● **Try it**: Extract the text of each entry below exactly, leaving every image behind.

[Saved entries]
####
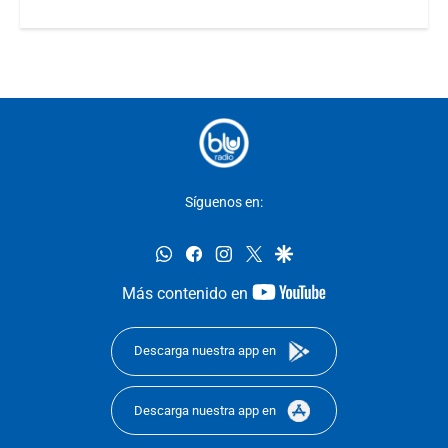
Síguenos en:
whatsapp
facebook
instagram
twitter
google
youtube-
Más contenido en
footer
Descarga nuestra app en
Descarga nuestra app en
####
● **Result of the task**:
Síguenos en:
whatsapp
facebook
instagram
twitter
google
youtube-
Más contenido en
footer
Descarga nuestra app en
Descarga nuestra app en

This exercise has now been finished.